> [YOUR ASSIGNMENT]
Whatever lines the data contains, output all of them unchanged.

> [STORED DATA]

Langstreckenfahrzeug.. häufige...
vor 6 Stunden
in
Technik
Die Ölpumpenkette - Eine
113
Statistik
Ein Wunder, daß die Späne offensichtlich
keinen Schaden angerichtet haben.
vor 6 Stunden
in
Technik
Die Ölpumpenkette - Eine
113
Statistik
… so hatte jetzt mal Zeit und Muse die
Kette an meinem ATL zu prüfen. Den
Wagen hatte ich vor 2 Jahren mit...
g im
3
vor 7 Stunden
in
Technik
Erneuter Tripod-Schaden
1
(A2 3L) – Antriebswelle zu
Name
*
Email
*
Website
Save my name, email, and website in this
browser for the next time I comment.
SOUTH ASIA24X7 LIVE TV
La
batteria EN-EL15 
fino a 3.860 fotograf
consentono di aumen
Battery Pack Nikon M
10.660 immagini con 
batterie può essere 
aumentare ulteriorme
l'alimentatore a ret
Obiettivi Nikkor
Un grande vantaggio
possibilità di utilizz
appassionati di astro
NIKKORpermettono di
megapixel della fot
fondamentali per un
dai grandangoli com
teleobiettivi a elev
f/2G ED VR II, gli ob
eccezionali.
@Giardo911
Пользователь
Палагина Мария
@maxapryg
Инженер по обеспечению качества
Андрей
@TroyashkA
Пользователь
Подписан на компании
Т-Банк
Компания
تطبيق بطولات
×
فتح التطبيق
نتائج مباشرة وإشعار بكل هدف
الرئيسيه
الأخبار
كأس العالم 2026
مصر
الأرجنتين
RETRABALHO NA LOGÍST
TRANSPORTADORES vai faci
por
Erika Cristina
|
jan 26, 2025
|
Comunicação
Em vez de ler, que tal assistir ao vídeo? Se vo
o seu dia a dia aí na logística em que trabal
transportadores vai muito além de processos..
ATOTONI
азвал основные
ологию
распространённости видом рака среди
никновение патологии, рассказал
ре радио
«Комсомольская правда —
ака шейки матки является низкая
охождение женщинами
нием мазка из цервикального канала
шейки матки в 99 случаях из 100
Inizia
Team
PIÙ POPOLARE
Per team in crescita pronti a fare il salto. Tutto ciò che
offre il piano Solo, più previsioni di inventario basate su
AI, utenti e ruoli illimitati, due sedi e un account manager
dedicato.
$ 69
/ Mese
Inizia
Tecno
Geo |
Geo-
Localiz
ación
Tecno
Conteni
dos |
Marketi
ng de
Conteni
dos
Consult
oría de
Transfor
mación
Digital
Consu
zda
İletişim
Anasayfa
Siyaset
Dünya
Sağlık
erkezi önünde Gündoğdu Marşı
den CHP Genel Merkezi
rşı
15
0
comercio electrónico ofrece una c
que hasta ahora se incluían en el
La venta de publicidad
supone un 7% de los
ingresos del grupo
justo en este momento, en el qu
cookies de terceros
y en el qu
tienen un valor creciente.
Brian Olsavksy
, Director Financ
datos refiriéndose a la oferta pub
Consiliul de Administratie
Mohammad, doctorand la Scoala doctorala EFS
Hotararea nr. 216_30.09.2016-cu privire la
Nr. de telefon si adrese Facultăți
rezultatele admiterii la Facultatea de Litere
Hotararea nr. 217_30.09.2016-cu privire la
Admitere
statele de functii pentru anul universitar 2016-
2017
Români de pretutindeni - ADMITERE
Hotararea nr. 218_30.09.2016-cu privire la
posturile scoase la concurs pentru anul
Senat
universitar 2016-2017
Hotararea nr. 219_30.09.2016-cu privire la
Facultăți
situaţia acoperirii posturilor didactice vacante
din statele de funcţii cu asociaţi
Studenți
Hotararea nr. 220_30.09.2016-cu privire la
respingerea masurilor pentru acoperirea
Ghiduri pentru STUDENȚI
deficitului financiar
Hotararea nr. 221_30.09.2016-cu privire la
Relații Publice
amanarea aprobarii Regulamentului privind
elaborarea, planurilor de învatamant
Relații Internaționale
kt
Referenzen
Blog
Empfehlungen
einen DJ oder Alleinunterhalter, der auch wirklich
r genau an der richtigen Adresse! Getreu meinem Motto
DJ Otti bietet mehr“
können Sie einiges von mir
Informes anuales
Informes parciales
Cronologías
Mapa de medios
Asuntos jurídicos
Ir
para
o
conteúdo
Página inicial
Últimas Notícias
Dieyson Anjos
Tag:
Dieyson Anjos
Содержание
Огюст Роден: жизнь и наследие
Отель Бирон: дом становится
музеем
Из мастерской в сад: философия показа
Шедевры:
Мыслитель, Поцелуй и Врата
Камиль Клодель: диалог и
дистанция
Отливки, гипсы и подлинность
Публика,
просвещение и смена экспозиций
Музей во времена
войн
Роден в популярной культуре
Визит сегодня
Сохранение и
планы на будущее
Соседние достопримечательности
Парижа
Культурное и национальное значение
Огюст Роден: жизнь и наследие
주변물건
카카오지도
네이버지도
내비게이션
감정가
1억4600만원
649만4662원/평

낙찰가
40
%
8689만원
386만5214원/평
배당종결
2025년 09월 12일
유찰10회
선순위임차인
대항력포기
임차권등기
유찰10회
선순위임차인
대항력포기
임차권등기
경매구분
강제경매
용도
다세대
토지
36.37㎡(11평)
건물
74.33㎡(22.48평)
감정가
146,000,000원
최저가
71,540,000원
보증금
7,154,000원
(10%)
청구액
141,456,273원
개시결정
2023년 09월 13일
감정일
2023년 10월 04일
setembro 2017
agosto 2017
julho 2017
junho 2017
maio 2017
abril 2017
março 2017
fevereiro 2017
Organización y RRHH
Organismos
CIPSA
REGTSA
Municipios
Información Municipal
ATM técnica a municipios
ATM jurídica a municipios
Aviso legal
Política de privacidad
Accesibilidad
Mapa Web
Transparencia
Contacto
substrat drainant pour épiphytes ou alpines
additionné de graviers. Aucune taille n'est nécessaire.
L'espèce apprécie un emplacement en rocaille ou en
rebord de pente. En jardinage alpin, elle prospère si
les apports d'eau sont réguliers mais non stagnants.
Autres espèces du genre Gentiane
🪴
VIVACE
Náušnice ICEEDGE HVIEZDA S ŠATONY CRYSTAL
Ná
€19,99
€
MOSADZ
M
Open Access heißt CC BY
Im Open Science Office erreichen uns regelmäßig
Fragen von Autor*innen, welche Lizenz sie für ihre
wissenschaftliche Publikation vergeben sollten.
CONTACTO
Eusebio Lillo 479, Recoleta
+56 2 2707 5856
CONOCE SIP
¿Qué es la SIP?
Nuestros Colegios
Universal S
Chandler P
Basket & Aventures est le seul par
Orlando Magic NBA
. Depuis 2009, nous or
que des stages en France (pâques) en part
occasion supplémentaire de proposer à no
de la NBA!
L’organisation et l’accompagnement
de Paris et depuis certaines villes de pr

> [TASK OUTPUT]
Langstreckenfahrzeug.. häufige...
vor 6 Stunden
in
Technik
Die Ölpumpenkette - Eine
113
Statistik
Ein Wunder, daß die Späne offensichtlich
keinen Schaden angerichtet haben.
vor 6 Stunden
in
Technik
Die Ölpumpenkette - Eine
113
Statistik
… so hatte jetzt mal Zeit und Muse die
Kette an meinem ATL zu prüfen. Den
Wagen hatte ich vor 2 Jahren mit...
g im
3
vor 7 Stunden
in
Technik
Erneuter Tripod-Schaden
1
(A2 3L) – Antriebswelle zu
Name
*
Email
*
Website
Save my name, email, and website in this
browser for the next time I comment.
SOUTH ASIA24X7 LIVE TV
La
batteria EN-EL15 
fino a 3.860 fotograf
consentono di aumen
Battery Pack Nikon M
10.660 immagini con 
batterie può essere 
aumentare ulteriorme
l'alimentatore a ret
Obiettivi Nikkor
Un grande vantaggio
possibilità di utilizz
appassionati di astro
NIKKORpermettono di
megapixel della fot
fondamentali per un
dai grandangoli com
teleobiettivi a elev
f/2G ED VR II, gli ob
eccezionali.
@Giardo911
Пользователь
Палагина Мария
@maxapryg
Инженер по обеспечению качества
Андрей
@TroyashkA
Пользователь
Подписан на компании
Т-Банк
Компания
تطبيق بطولات
×
فتح التطبيق
نتائج مباشرة وإشعار بكل هدف
الرئيسيه
الأخبار
كأس العالم 2026
مصر
الأرجنتين
RETRABALHO NA LOGÍST
TRANSPORTADORES vai faci
por
Erika Cristina
|
jan 26, 2025
|
Comunicação
Em vez de ler, que tal assistir ao vídeo? Se vo
o seu dia a dia aí na logística em que trabal
transportadores vai muito além de processos..
ATOTONI
азвал основные
ологию
распространённости видом рака среди
никновение патологии, рассказал
ре радио
«Комсомольская правда —
ака шейки матки является низкая
охождение женщинами
нием мазка из цервикального канала
шейки матки в 99 случаях из 100
Inizia
Team
PIÙ POPOLARE
Per team in crescita pronti a fare il salto. Tutto ciò che
offre il piano Solo, più previsioni di inventario basate su
AI, utenti e ruoli illimitati, due sedi e un account manager
dedicato.
$ 69
/ Mese
Inizia
Tecno
Geo |
Geo-
Localiz
ación
Tecno
Conteni
dos |
Marketi
ng de
Conteni
dos
Consult
oría de
Transfor
mación
Digital
Consu
zda
İletişim
Anasayfa
Siyaset
Dünya
Sağlık
erkezi önünde Gündoğdu Marşı
den CHP Genel Merkezi
rşı
15
0
comercio electrónico ofrece una c
que hasta ahora se incluían en el
La venta de publicidad
supone un 7% de los
ingresos del grupo
justo en este momento, en el qu
cookies de terceros
y en el qu
tienen un valor creciente.
Brian Olsavksy
, Director Financ
datos refiriéndose a la oferta pub
Consiliul de Administratie
Mohammad, doctorand la Scoala doctorala EFS
Hotararea nr. 216_30.09.2016-cu privire la
Nr. de telefon si adrese Facultăți
rezultatele admiterii la Facultatea de Litere
Hotararea nr. 217_30.09.2016-cu privire la
Admitere
statele de functii pentru anul universitar 2016-
2017
Români de pretutindeni - ADMITERE
Hotararea nr. 218_30.09.2016-cu privire la
posturile scoase la concurs pentru anul
Senat
universitar 2016-2017
Hotararea nr. 219_30.09.2016-cu privire la
Facultăți
situaţia acoperirii posturilor didactice vacante
din statele de funcţii cu asociaţi
Studenți
Hotararea nr. 220_30.09.2016-cu privire la
respingerea masurilor pentru acoperirea
Ghiduri pentru STUDENȚI
deficitului financiar
Hotararea nr. 221_30.09.2016-cu privire la
Relații Publice
amanarea aprobarii Regulamentului privind
elaborarea, planurilor de învatamant
Relații Internaționale
kt
Referenzen
Blog
Empfehlungen
einen DJ oder Alleinunterhalter, der auch wirklich
r genau an der richtigen Adresse! Getreu meinem Motto
DJ Otti bietet mehr“
können Sie einiges von mir
Informes anuales
Informes parciales
Cronologías
Mapa de medios
Asuntos jurídicos
Ir
para
o
conteúdo
Página inicial
Últimas Notícias
Dieyson Anjos
Tag:
Dieyson Anjos
Содержание
Огюст Роден: жизнь и наследие
Отель Бирон: дом становится
музеем
Из мастерской в сад: философия показа
Шедевры:
Мыслитель, Поцелуй и Врата
Камиль Клодель: диалог и
дистанция
Отливки, гипсы и подлинность
Публика,
просвещение и смена экспозиций
Музей во времена
войн
Роден в популярной культуре
Визит сегодня
Сохранение и
планы на будущее
Соседние достопримечательности
Парижа
Культурное и национальное значение
Огюст Роден: жизнь и наследие
주변물건
카카오지도
네이버지도
내비게이션
감정가
1억4600만원
649만4662원/평

낙찰가
40
%
8689만원
386만5214원/평
배당종결
2025년 09월 12일
유찰10회
선순위임차인
대항력포기
임차권등기
유찰10회
선순위임차인
대항력포기
임차권등기
경매구분
강제경매
용도
다세대
토지
36.37㎡(11평)
건물
74.33㎡(22.48평)
감정가
146,000,000원
최저가
71,540,000원
보증금
7,154,000원
(10%)
청구액
141,456,273원
개시결정
2023년 09월 13일
감정일
2023년 10월 04일
setembro 2017
agosto 2017
julho 2017
junho 2017
maio 2017
abril 2017
março 2017
fevereiro 2017
Organización y RRHH
Organismos
CIPSA
REGTSA
Municipios
Información Municipal
ATM técnica a municipios
ATM jurídica a municipios
Aviso legal
Política de privacidad
Accesibilidad
Mapa Web
Transparencia
Contacto
substrat drainant pour épiphytes ou alpines
additionné de graviers. Aucune taille n'est nécessaire.
L'espèce apprécie un emplacement en rocaille ou en
rebord de pente. En jardinage alpin, elle prospère si
les apports d'eau sont réguliers mais non stagnants.
Autres espèces du genre Gentiane
🪴
VIVACE
Náušnice ICEEDGE HVIEZDA S ŠATONY CRYSTAL
Ná
€19,99
€
MOSADZ
M
Open Access heißt CC BY
Im Open Science Office erreichen uns regelmäßig
Fragen von Autor*innen, welche Lizenz sie für ihre
wissenschaftliche Publikation vergeben sollten.
CONTACTO
Eusebio Lillo 479, Recoleta
+56 2 2707 5856
CONOCE SIP
¿Qué es la SIP?
Nuestros Colegios
Universal S
Chandler P
Basket & Aventures est le seul par
Orlando Magic NBA
. Depuis 2009, nous or
que des stages en France (pâques) en part
occasion supplémentaire de proposer à no
de la NBA!
L’organisation et l’accompagnement
de Paris et depuis certaines villes de pr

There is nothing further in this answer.